RICOLLOCAMENTI OBBLIGATORI: CAMBIAMO IL REGOLAMENTO DI DUBLINO

Nella maggior parte dei casi i migranti che arrivano in Italia vogliono andare negli altri Paesi europei, quindi devono essere loro a condividere equamente le responsabilità dell’accoglienza. Purtroppo oggi così non è. Siamo stati i primi a denunciare il Regolamento di Dublino che ha trasformato l’Italia nel Paese colabrodo d’Europa. Dopo le nostre denunce la Commissione europea ha presentato un testo di riforma che, tuttavia, penalizzava l’Italia.
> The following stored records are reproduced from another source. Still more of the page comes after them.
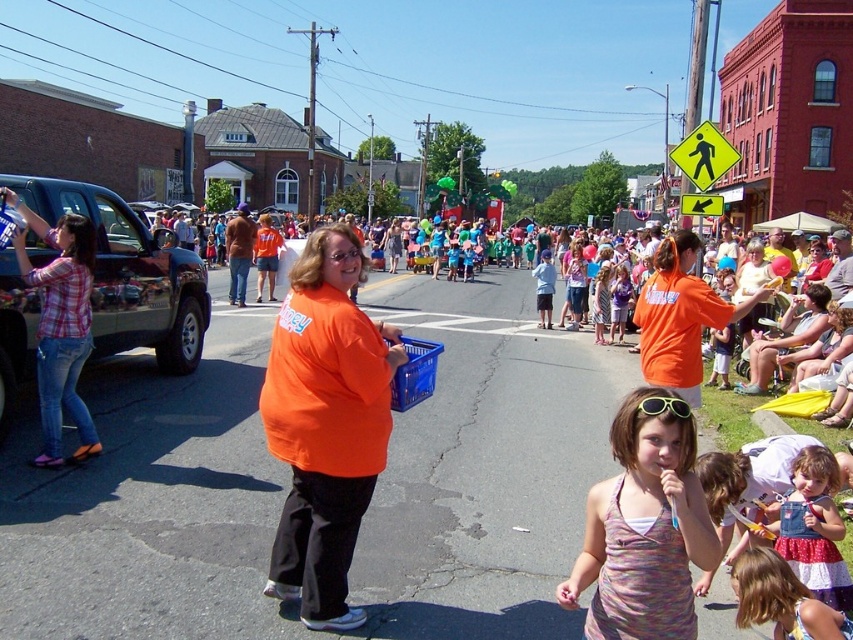 Who is lower down, orange fabric shirt at center or sunglasses at center?

orange fabric shirt at center

Between point (347, 435) and point (682, 404), which one is positioned in front?

Point (682, 404) is in front.

Between point (314, 365) and point (656, 401), which one is positioned in front?

Point (656, 401)

You are a GUI agent. You are given a task and a screenshot of the screen. Output one action in this format:
    pyautogui.click(x=<x>, y=<y>)
    Task: Click on the orange fabric shirt at center
    
    Given the screenshot: What is the action you would take?
    pyautogui.click(x=325, y=424)

Is printed cotton tank top at center positioned behind orange matte shirt at center?

No, it is not.

Is printed cotton tank top at center positioned before orange matte shirt at center?

Yes, printed cotton tank top at center is in front of orange matte shirt at center.

Which is behind, point (660, 388) or point (735, 317)?

The point (735, 317) is behind.

I want to click on printed cotton tank top at center, so click(643, 531).

Can you confirm if pastel striped dress at lower right is wider than sunglasses at center?

Yes.

Is pastel striped dress at lower right taller than sunglasses at center?

Yes, pastel striped dress at lower right is taller than sunglasses at center.

Describe the element at coordinates (781, 600) in the screenshot. This screenshot has height=640, width=853. I see `pastel striped dress at lower right` at that location.

The image size is (853, 640). Identify the location of pastel striped dress at lower right. (781, 600). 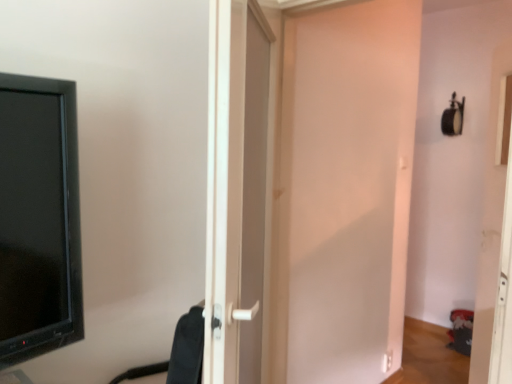 Question: Does white matte door at center, marked as the 1th door in a right-to-left arrangement, have a greater width compared to white plastic door at center, which is the 1th door in left-to-right order?

Choices:
 (A) yes
 (B) no

Answer: (B)

Question: Does white matte door at center, the second door positioned from the left, contain white plastic door at center, which appears as the second door when viewed from the right?

Choices:
 (A) no
 (B) yes

Answer: (A)

Question: Is white matte door at center, marked as the 1th door in a right-to-left arrangement, further to the viewer compared to white plastic door at center, which appears as the second door when viewed from the right?

Choices:
 (A) no
 (B) yes

Answer: (B)

Question: Does white matte door at center, the second door positioned from the left, appear on the right side of white plastic door at center, which is the 1th door in left-to-right order?

Choices:
 (A) no
 (B) yes

Answer: (B)

Question: From the image's perspective, is white matte door at center, marked as the 1th door in a right-to-left arrangement, on white plastic door at center, which is the 1th door in left-to-right order?

Choices:
 (A) no
 (B) yes

Answer: (B)

Question: In terms of width, does white matte door at center, marked as the 1th door in a right-to-left arrangement, look wider or thinner when compared to white plastic door at center, which is the 1th door in left-to-right order?

Choices:
 (A) wide
 (B) thin

Answer: (B)

Question: Based on their sizes in the image, would you say white matte door at center, the second door positioned from the left, is bigger or smaller than white plastic door at center, which is the 1th door in left-to-right order?

Choices:
 (A) big
 (B) small

Answer: (B)

Question: Relative to white plastic door at center, which is the 1th door in left-to-right order, is white matte door at center, the second door positioned from the left, in front or behind?

Choices:
 (A) behind
 (B) front

Answer: (A)

Question: Is white matte door at center, marked as the 1th door in a right-to-left arrangement, inside or outside of white plastic door at center, which is the 1th door in left-to-right order?

Choices:
 (A) inside
 (B) outside

Answer: (B)

Question: From the image's perspective, is white plastic door at center, which appears as the second door when viewed from the right, positioned above or below black fabric swivel chair at center?

Choices:
 (A) above
 (B) below

Answer: (A)

Question: Is white plastic door at center, which appears as the second door when viewed from the right, taller or shorter than black fabric swivel chair at center?

Choices:
 (A) short
 (B) tall

Answer: (B)

Question: From a real-world perspective, is white plastic door at center, which appears as the second door when viewed from the right, physically located above or below black fabric swivel chair at center?

Choices:
 (A) below
 (B) above

Answer: (B)

Question: In the image, is white plastic door at center, which is the 1th door in left-to-right order, positioned in front of or behind black fabric swivel chair at center?

Choices:
 (A) behind
 (B) front

Answer: (B)

Question: In terms of width, does black fabric swivel chair at center look wider or thinner when compared to white plastic door at center, which appears as the second door when viewed from the right?

Choices:
 (A) thin
 (B) wide

Answer: (A)

Question: Which is correct: black fabric swivel chair at center is inside white plastic door at center, which appears as the second door when viewed from the right, or outside of it?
Il Parlamento europeo lo ha modificato ma il testo votato da Pd e Forza Italia prevede che tutti i migranti economici devono restare in Italia. In questa contro-riforma, ci sono troppi filtri che appesantiscono la procedura e mettono un peso eccessivo sugli Stati membri di primo arrivo. Oggi il testo è in un binario morto perché in Consiglio c’è stato il secco no di alcuni Paesi che hanno dimostrato di non essere amici dell’Italia.

Continueremo a lottare per una riforma vera e non ipocrita del Regolamento di Dublino. La gestione dei flussi, l’accoglienza, le responsabilità e gli oneri debbano essere condivisi equamente tra tutti gli Stati Membri in base a parametri oggettivi e quantificabili, come popolazione, PIL e tasso di disoccupazione. I confini italiani sono i confini d’Europa. Nessun Stato membro deve essere lasciato da solo.